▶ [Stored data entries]
+===+

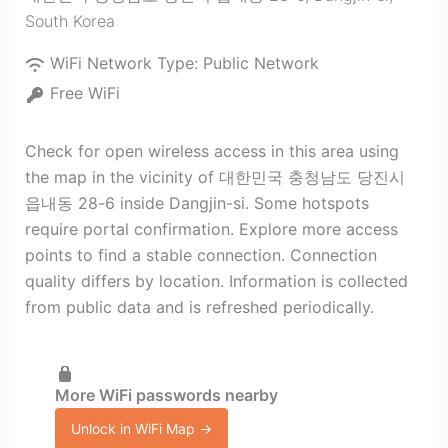
South Korea
WiFi Network Type:
Public Network
Free WiFi
Check for open wireless access in this area using
the map in the vicinity of 대한민국 충청남도 당진시
읍내동 28-6 inside Dangjin-si. Some hotspots
require portal confirmation. Explore more access
points to find a stable connection. Connection
quality differs by location. Information is collected
from public data and is refreshed periodically.
More WiFi passwords nearby
Unlock in WiFi Map →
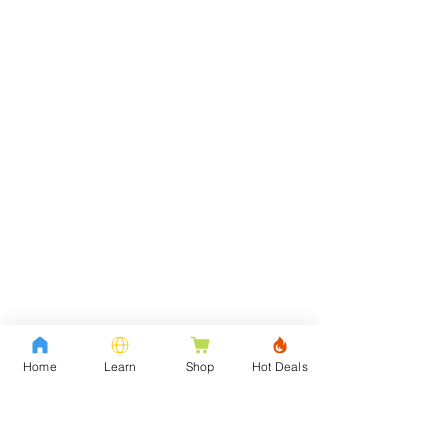
Home
Learn
Shop
Hot Deals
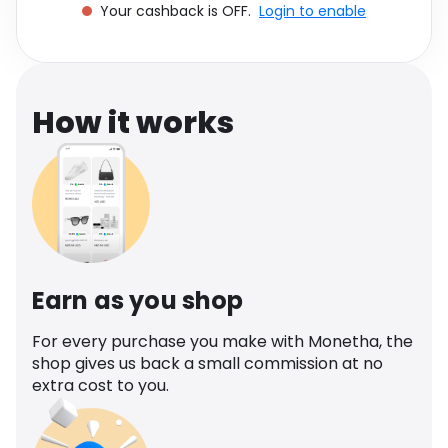
Your cashback is OFF.
Login to enable
Software
Health
See all shops
Travel
How it works
Earn as you shop
For every purchase you make with Monetha, the
shop gives us back a small commission at no
extra cost to you.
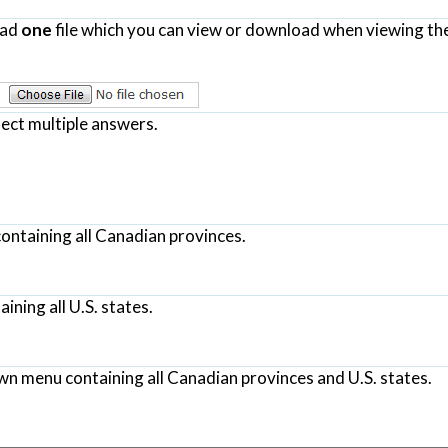
oad
one
file which you can view or download when viewing th
lect multiple answers.
ontaining all Canadian provinces.
ning all U.S. states.
wn menu containing all Canadian provinces and U.S. states.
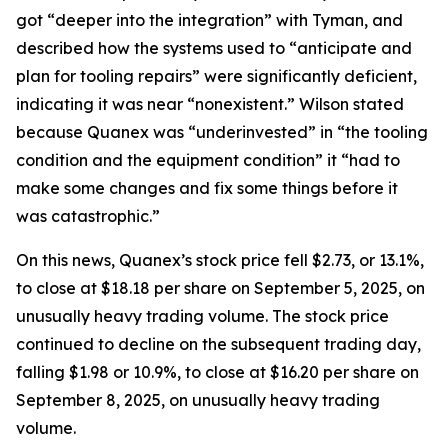
got “deeper into the integration” with Tyman, and
described how the systems used to “anticipate and
plan for tooling repairs” were significantly deficient,
indicating it was near “nonexistent.” Wilson stated
because Quanex was “underinvested” in “the tooling
condition and the equipment condition” it “had to
make some changes and fix some things before it
was catastrophic.”
On this news, Quanex’s stock price fell $2.73, or 13.1%,
to close at $18.18 per share on September 5, 2025, on
unusually heavy trading volume. The stock price
continued to decline on the subsequent trading day,
falling $1.98 or 10.9%, to close at $16.20 per share on
September 8, 2025, on unusually heavy trading
volume.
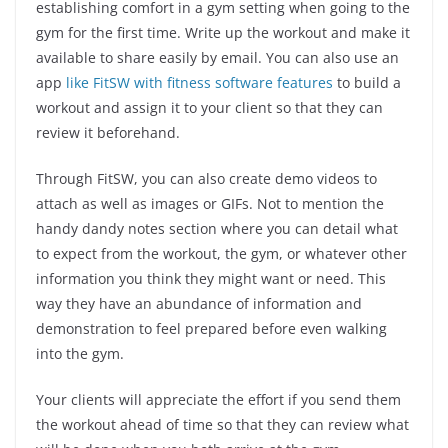
establishing comfort in a gym setting when going to the
gym for the first time. Write up the workout and make it
available to share easily by email. You can also use an
app
like FitSW with fitness software features
to build a
workout and assign it to your client so that they can
review it beforehand.
Through FitSW, you can also create demo videos to
attach as well as images or GIFs. Not to mention the
handy dandy notes section where you can detail what
to expect from the workout, the gym, or whatever other
information you think they might want or need. This
way they have an abundance of information and
demonstration to feel prepared before even walking
into the gym.
Your clients will appreciate the effort if you send them
the workout ahead of time so that they can review what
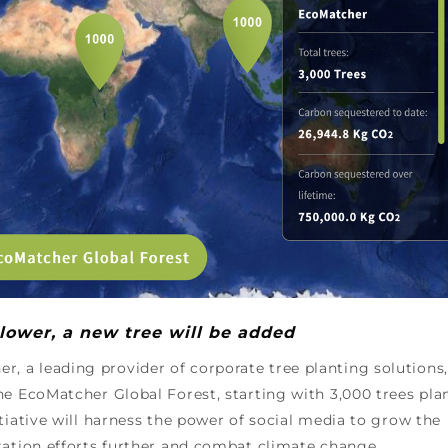
lower, a new tree will be added
r, a leading provider of corporate tree planting solutions,
he EcoMatcher Global Forest, starting with 3,000 trees pla
tiative will harness the power of social media to grow the
tation efforts further and combat climate change.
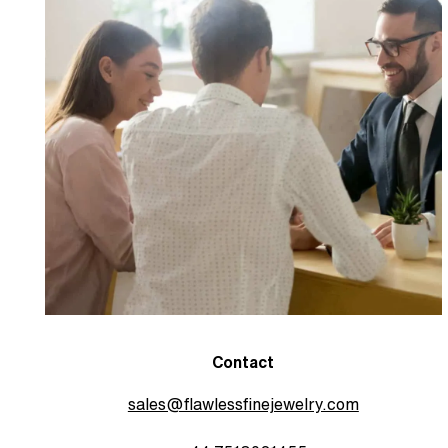
Contact
sales@flawlessfinejewelry.com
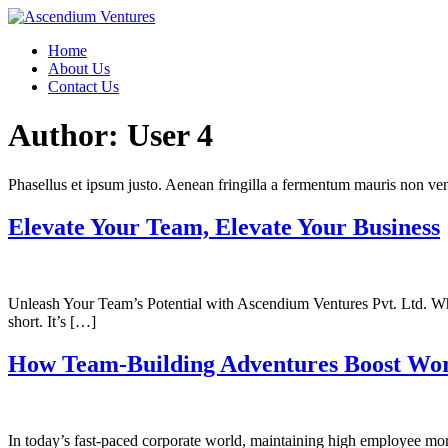
Skip
to
Home
content
About Us
Contact Us
Author:
User 4
Phasellus et ipsum justo. Aenean fringilla a fermentum mauris non vene
Elevate Your Team, Elevate Your Business
Unleash Your Team’s Potential with Ascendium Ventures Pvt. Ltd. Why 
short. It’s […]
How Team-Building Adventures Boost Wo
In today’s fast-paced corporate world, maintaining high employee mor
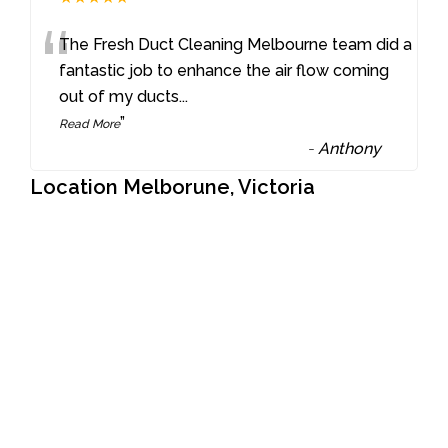
“
The Fresh Duct Cleaning Melbourne team did a
fantastic job to enhance the air flow coming
out of my ducts
...
”
Read More
-
Anthony
Location Melborune, Victoria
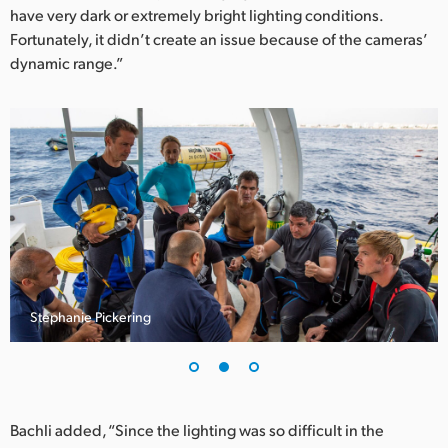
have very dark or extremely bright lighting conditions.
Fortunately, it didn’t create an issue because of the cameras’
dynamic range.”
Stephanie Pickering
Bachli added, “Since the lighting was so difficult in the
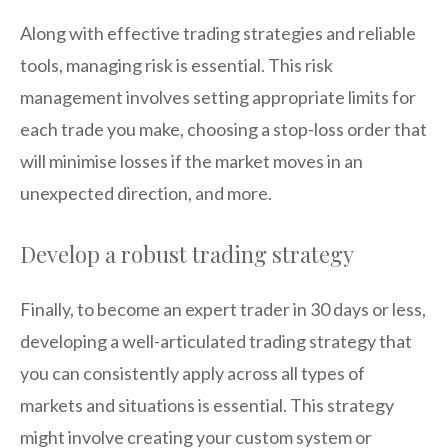
Along with effective trading strategies and reliable
tools, managing risk is essential. This risk
management involves setting appropriate limits for
each trade you make, choosing a stop-loss order that
will minimise losses if the market moves in an
unexpected direction, and more.
Develop a robust trading strategy
Finally, to become an expert trader in 30 days or less,
developing a well-articulated trading strategy that
you can consistently apply across all types of
markets and situations is essential. This strategy
might involve creating your custom system or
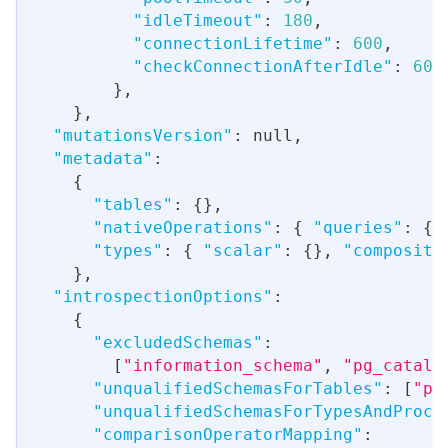
"idleTimeout"
:
180
,
"connectionLifetime"
:
600
,
"checkConnectionAfterIdle"
:
60
,
}
,
}
,
"mutationsVersion"
:
null
,
"metadata"
:
{
"tables"
:
{
}
,
"nativeOperations"
:
{
"queries"
:
{
}
"types"
:
{
"scalar"
:
{
}
,
"composite
}
,
"introspectionOptions"
:
{
"excludedSchemas"
:
[
"information_schema"
,
"pg_catalo
"unqualifiedSchemasForTables"
:
[
"pu
"unqualifiedSchemasForTypesAndProce
"comparisonOperatorMapping"
:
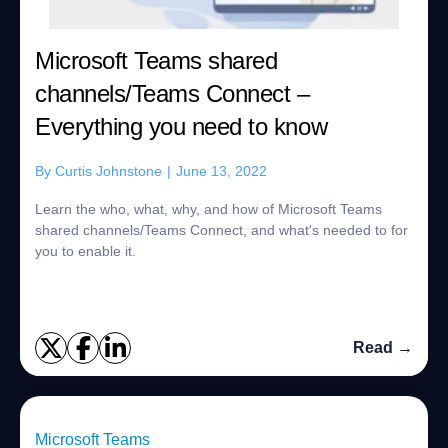
Microsoft Teams shared
channels/Teams Connect –
Everything you need to know
By
Curtis Johnstone
|
June 13, 2022
Learn the who, what, why, and how of Microsoft Teams
shared channels/Teams Connect, and what's needed to for
you to enable it.
Read →
Microsoft Teams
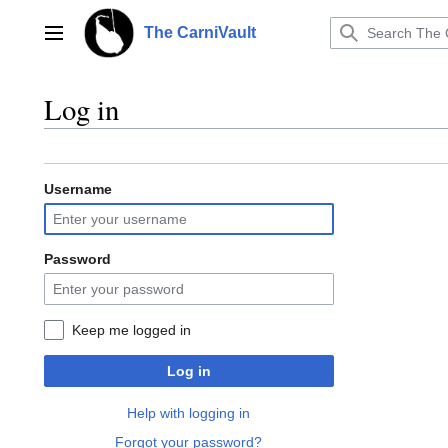
Jump
to
The CarniVault
Main menu
content
Log in
Username
Password
Keep me logged in
Log in
Help with logging in
Forgot your password?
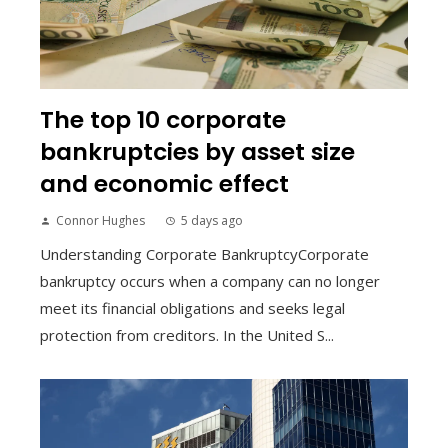
The top 10 corporate
bankruptcies by asset size
and economic effect
Connor Hughes
5 days ago
Understanding Corporate BankruptcyCorporate
bankruptcy occurs when a company can no longer
meet its financial obligations and seeks legal
protection from creditors. In the United S...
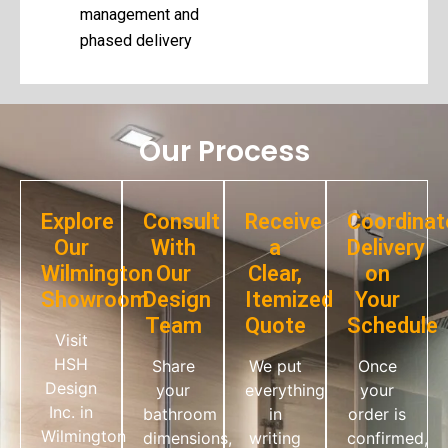
management and
phased delivery
Our Process
Explore
Consult
Receive
Coordinat
Our
With
a
Delivery
Wilmington
Our
Clear,
on
Showroom
Design
Itemized
Your
Team
Quote
Schedule
Visit
HSH
Share
We put
Once
Design
your
everything
your
Inc. in
bathroom
in
order is
Wilmington
dimensions,
writing
confirmed,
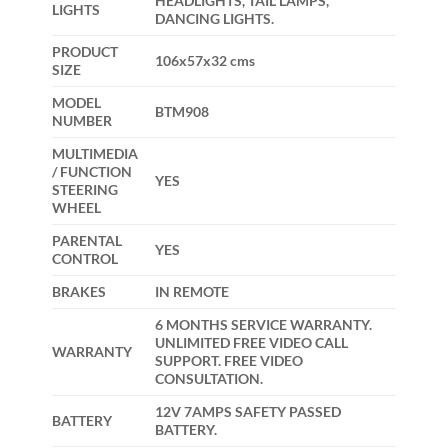
HEADLIGHTS, TAIL LAMPS,
LIGHTS
DANCING LIGHTS.
PRODUCT
106x57x32 cms
SIZE
MODEL
BTM908
NUMBER
MULTIMEDIA
/ FUNCTION
YES
STEERING
WHEEL
PARENTAL
YES
CONTROL
BRAKES
IN REMOTE
6 MONTHS SERVICE WARRANTY.
UNLIMITED FREE VIDEO CALL
WARRANTY
SUPPORT. FREE VIDEO
CONSULTATION.
12V 7AMPS SAFETY PASSED
BATTERY
BATTERY.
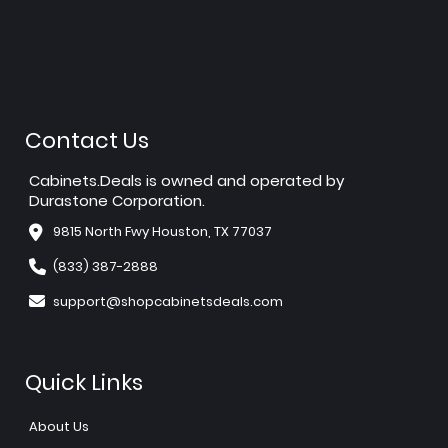
Contact Us
Cabinets.Deals is owned and operated by
Durastone Corporation.
9815 North Fwy Houston, TX 77037
(833) 387-2888
support@shopcabinetsdeals.com
Quick Links
About Us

+===+

▶ [ASSIGNED TASK] Determine the number of lines in the data that include the string "well". Only that number belongs in the answer.

▶ [YOUR RESPONSE] 2